*Your task*: Range to reproduce from the entries below: the line with "Glocalabel.com", the line with "SIMILAR NEWS", and every line in between. Give them exactly and give nothing else.

Extracted page text data:

-=-=-=-=-

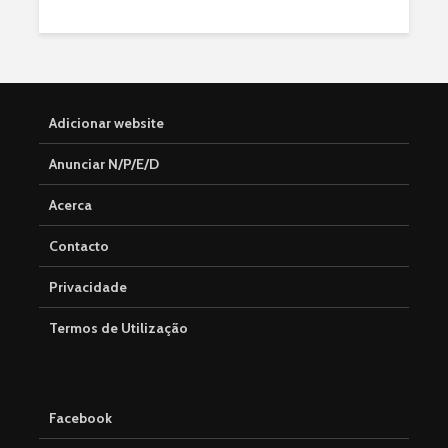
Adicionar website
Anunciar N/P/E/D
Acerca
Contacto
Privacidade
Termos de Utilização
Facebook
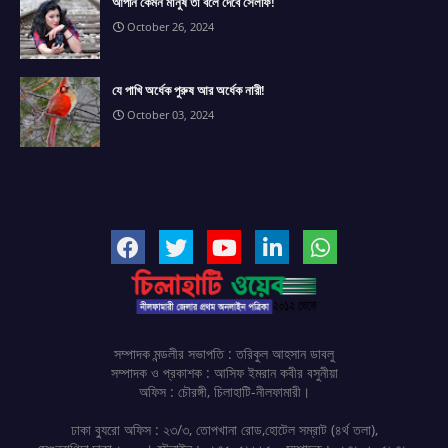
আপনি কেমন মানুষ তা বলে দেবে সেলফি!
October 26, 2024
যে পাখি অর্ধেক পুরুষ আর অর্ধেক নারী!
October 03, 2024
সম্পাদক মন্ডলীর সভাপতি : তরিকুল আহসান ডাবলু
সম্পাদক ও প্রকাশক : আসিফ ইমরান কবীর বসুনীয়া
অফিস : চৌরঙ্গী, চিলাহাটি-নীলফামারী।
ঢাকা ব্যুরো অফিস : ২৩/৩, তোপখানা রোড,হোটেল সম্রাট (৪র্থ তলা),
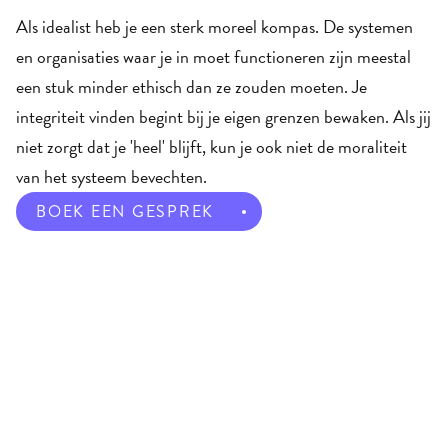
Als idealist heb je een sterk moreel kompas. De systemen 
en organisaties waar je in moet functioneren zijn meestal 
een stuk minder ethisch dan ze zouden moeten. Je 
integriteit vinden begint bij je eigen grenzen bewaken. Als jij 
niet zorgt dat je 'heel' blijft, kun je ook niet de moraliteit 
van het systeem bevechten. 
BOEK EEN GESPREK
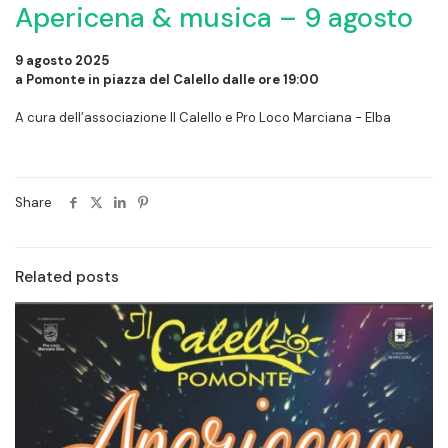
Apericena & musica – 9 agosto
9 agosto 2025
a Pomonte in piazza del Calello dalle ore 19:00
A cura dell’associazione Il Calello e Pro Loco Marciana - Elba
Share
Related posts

-=-=-=-=-

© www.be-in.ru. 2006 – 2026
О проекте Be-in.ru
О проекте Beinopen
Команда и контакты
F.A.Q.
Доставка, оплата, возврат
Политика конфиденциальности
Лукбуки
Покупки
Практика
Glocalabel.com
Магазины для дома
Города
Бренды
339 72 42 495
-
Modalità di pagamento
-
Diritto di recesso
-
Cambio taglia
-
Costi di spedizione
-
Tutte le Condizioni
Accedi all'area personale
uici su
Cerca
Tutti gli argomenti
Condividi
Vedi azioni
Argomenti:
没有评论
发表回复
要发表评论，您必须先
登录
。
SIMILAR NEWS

-=-=-=-=-

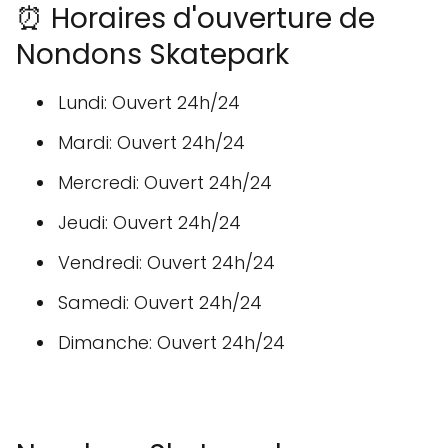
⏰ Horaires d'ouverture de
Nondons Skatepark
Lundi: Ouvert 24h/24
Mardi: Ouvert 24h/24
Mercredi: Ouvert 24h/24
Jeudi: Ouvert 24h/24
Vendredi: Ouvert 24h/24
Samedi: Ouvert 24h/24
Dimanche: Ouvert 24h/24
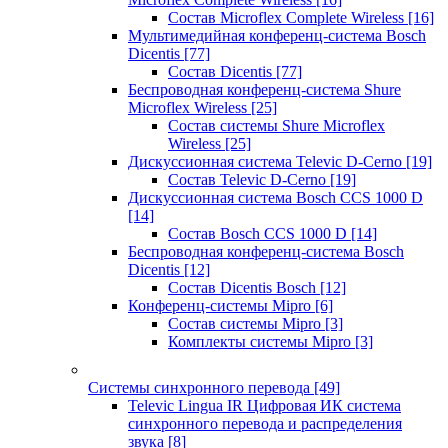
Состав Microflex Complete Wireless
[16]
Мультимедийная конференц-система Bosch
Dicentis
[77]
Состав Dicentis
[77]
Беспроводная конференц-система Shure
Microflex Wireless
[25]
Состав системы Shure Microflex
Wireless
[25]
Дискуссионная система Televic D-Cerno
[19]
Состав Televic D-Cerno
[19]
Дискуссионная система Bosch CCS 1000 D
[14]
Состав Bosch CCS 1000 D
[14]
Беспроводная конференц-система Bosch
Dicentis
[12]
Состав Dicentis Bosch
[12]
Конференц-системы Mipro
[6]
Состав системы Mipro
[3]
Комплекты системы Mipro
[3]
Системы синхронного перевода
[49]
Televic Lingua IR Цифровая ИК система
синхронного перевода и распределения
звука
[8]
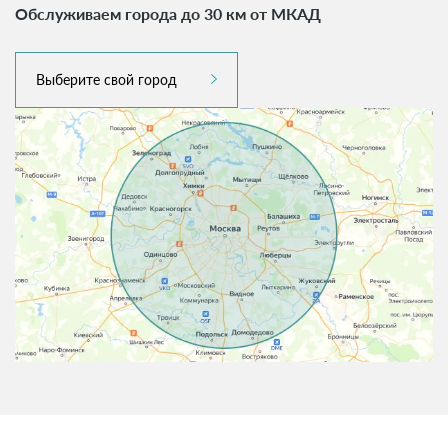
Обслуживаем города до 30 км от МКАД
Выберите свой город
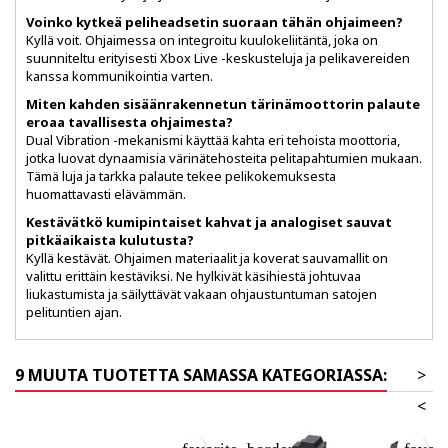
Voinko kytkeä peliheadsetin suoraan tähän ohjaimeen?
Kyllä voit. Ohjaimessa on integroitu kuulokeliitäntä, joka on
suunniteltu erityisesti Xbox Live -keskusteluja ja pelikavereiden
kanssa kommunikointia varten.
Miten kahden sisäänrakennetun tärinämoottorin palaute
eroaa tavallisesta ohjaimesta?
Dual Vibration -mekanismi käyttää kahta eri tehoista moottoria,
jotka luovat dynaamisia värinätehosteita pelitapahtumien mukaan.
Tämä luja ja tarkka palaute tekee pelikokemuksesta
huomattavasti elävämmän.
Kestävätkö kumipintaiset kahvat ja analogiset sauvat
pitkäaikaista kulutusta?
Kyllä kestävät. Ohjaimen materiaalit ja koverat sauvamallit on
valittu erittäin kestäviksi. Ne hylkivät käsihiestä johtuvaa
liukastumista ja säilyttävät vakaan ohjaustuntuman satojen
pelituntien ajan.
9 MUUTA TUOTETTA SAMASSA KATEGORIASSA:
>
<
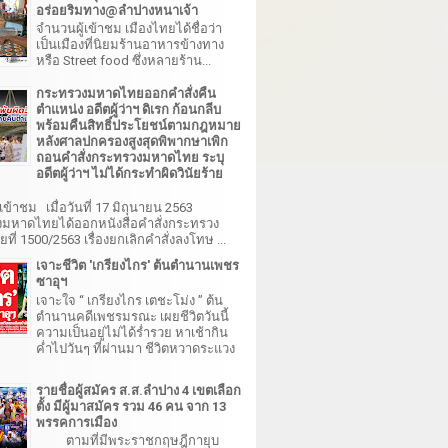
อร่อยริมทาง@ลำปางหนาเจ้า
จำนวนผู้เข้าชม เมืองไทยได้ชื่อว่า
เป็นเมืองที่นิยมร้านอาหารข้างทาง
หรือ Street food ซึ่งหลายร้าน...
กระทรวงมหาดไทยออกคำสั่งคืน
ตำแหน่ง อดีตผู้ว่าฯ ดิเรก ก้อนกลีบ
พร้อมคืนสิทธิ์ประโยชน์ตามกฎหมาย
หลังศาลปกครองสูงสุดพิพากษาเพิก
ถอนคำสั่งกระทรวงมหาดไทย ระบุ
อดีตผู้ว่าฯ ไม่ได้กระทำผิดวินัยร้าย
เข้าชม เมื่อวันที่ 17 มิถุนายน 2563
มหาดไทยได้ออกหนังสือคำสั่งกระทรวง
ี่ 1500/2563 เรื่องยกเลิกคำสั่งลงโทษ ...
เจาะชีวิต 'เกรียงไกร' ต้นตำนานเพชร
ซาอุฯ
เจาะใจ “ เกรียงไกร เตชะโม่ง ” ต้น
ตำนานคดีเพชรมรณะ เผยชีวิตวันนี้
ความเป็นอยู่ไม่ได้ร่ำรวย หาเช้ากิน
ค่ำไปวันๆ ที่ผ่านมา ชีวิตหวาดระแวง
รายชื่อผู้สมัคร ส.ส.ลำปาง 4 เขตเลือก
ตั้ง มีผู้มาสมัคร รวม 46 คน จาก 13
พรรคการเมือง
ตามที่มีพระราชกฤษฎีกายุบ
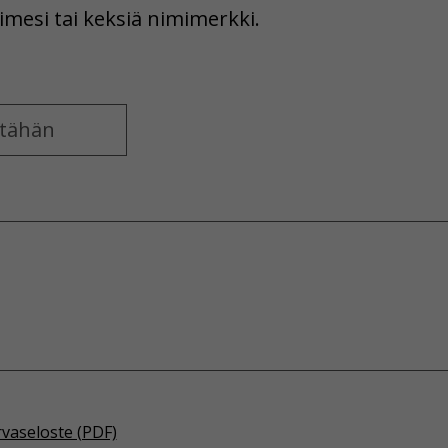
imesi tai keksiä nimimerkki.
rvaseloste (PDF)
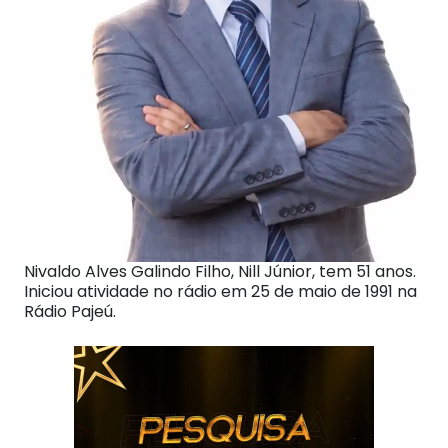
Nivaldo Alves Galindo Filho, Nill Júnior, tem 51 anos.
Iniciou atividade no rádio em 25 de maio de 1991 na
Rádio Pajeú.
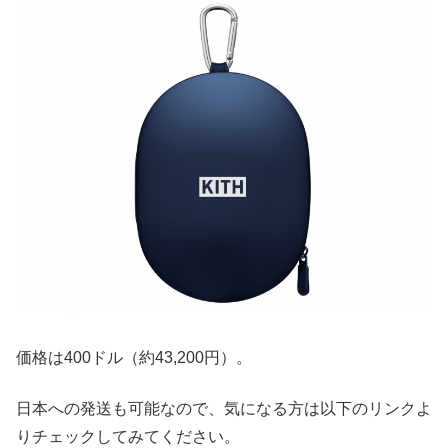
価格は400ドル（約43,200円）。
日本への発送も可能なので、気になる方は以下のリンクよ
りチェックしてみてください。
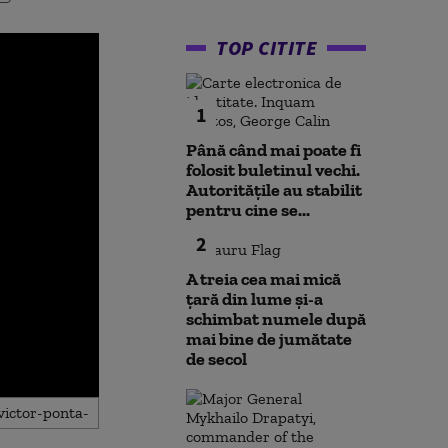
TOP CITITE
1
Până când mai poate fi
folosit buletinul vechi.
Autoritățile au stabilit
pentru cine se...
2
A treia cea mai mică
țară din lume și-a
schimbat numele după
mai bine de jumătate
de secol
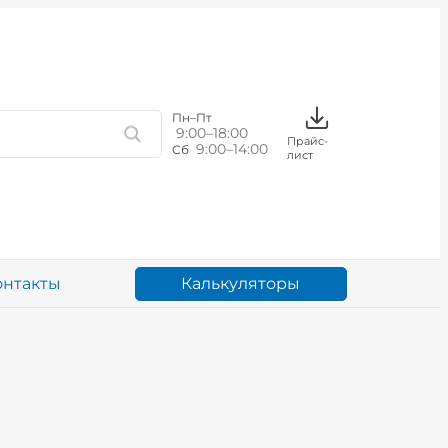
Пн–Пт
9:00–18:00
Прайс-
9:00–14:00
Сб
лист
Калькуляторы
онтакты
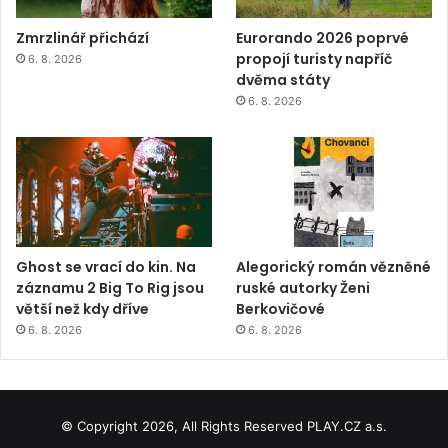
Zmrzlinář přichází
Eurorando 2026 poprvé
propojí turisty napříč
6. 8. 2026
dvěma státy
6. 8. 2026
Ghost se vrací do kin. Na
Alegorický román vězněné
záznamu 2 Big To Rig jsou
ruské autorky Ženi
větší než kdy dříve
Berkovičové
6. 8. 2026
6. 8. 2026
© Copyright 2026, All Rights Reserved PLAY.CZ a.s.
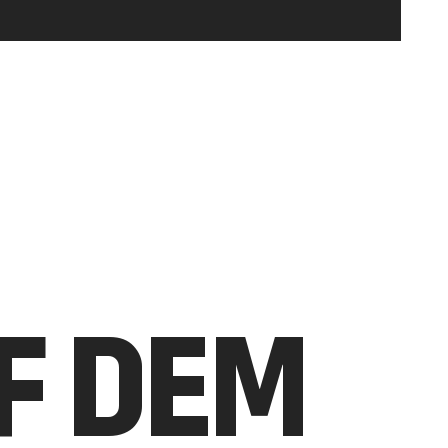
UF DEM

-=-=-=-=-

*Exercise response*:
Glocalabel.com
Магазины для дома
Города
Бренды
339 72 42 495
-
Modalità di pagamento
-
Diritto di recesso
-
Cambio taglia
-
Costi di spedizione
-
Tutte le Condizioni
Accedi all'area personale
uici su
Cerca
Tutti gli argomenti
Condividi
Vedi azioni
Argomenti:
没有评论
发表回复
要发表评论，您必须先
登录
。
SIMILAR NEWS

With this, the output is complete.